I'm new here, just wanted to talk to someone about how I am feeling following my LLETZ procedure yesterday.
After having an abnormal smear 18 months ago, I've had 3 biopsies which showed CIN 2 getting progressively worse. So yesterday I was booked in for a LLETZ procedure. When I got the letter about the treatment I actually felt more relief than anything, thinking "well if there is a risk, I need the cells removed". My only fear really was fertility, as I am 34 and single and want to have a baby soon, so to be honest that's just a general fear of mine every day really!

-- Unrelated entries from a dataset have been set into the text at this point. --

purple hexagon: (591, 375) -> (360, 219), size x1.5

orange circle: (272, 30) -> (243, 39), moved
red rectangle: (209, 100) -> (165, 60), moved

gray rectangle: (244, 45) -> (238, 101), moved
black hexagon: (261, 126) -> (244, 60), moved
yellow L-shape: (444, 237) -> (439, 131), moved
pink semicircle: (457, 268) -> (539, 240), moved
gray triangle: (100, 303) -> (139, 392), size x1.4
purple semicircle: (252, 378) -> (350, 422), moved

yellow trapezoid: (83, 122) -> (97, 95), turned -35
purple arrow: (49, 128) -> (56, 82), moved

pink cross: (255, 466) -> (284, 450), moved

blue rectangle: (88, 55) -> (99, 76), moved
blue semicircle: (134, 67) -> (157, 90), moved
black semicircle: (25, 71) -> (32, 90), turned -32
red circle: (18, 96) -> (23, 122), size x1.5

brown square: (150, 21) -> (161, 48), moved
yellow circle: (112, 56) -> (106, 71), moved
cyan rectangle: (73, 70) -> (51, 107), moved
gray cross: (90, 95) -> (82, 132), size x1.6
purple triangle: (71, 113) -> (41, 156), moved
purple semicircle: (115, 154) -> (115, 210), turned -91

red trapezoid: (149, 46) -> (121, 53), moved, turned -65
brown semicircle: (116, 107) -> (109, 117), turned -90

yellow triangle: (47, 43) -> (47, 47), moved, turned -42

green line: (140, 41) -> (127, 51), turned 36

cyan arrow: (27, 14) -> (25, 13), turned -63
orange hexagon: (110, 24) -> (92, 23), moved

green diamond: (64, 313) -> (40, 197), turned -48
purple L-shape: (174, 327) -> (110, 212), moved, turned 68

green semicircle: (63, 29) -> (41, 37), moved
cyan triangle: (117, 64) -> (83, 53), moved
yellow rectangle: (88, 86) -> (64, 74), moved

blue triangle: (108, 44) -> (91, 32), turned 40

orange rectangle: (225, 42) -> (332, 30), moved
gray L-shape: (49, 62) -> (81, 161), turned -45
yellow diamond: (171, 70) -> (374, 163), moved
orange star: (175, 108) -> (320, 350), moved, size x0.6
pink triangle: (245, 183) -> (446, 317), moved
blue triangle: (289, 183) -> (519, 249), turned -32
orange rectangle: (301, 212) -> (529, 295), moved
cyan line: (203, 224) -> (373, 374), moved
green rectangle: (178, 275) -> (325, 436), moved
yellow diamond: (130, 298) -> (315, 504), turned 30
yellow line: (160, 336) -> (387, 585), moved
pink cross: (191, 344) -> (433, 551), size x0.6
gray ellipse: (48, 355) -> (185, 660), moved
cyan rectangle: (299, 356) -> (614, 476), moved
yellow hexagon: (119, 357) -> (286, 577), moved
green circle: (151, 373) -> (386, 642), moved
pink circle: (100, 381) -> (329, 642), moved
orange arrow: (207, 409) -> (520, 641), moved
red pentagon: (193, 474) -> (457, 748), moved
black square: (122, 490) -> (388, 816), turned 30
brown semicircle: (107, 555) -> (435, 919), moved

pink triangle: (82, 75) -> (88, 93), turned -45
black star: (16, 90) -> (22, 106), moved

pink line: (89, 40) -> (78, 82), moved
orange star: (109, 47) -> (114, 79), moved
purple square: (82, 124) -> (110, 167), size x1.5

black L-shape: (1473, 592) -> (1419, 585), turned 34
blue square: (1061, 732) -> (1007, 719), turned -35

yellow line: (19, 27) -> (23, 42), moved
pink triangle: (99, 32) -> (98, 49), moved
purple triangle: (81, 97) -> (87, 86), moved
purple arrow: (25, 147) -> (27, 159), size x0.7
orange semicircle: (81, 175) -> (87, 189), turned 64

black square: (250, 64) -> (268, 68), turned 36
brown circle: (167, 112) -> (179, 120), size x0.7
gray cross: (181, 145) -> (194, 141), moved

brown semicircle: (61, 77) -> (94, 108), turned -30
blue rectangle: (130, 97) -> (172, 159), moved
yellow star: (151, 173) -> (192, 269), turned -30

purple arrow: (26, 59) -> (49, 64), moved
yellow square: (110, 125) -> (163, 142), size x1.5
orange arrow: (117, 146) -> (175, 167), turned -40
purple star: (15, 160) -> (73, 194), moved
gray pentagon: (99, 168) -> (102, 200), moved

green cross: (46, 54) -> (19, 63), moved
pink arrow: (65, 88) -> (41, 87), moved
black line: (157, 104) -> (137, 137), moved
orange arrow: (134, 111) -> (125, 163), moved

Anyway, my mum was out of the country during my treatment and various friends offered to come with me, in the end my sister came with me. I didn't - honestly- give the procedure any thought beforehand. I just thought it would be like the biopsies. Anyway, lets just say I wasn't prepared for it and mine wasn't straightforward, there were some complications (but everyone is different, so don't read too much into that). Afterwards I was very light headed and tearful.
My sister took me to the pub across the road, which was fine, but I wanted to go home and I told her that. I paid for a taxi and went to bed. I just sat there for hours, feeling like I'd been hit by a train. Its the only way I can describe it. I couldn't stop crying. Please note this is not for the pain, which was fine, just cramping which eased with ibuprofen. I don't want to worry anyone. It was just pure emotions. And my sister was useless, telling me to get up and go out and that I wasn't "ill", that it was over now and I should stop thinking about it. I was also bleeding A LOT at this point and didn't want to move. She didn't even make me a cup of tea. I have no idea about why she reacted like this, other than she is quite squeamish and not very good with physical problems. All I wanted was to be told I'd been brave and to feel looked after. Instead I felt stupid for my reactions.
Over the course of last night and today though I have felt the same. I feel this huge sense of my 'reproductive self' and my body being somehow broken, and I feel almost traumatised. I have literally, only now, thought about the results and how close I could have been to cancer. Or might still be. I have only now thought about what the process involved and how vulnerable you feel throughout it and how I maybe should have chosen a better support buddy. I feel so alone right now, and scared. I am kind of angry. I have only ever slept with one man, who must have given me HPV, and he left me 3.5 years ago and I haven't seen or heard from him since. I am angry with him for this. Even though I know that's not how it works. But most of all I feel like I want to know this is OK to feel so broken afterwards. I tend to be quite emotional anyway. Is this shock?
I'm also still bleeding so feel quite weak. I am sorry to blurt all this out in my first post but I hope someone can give some advice.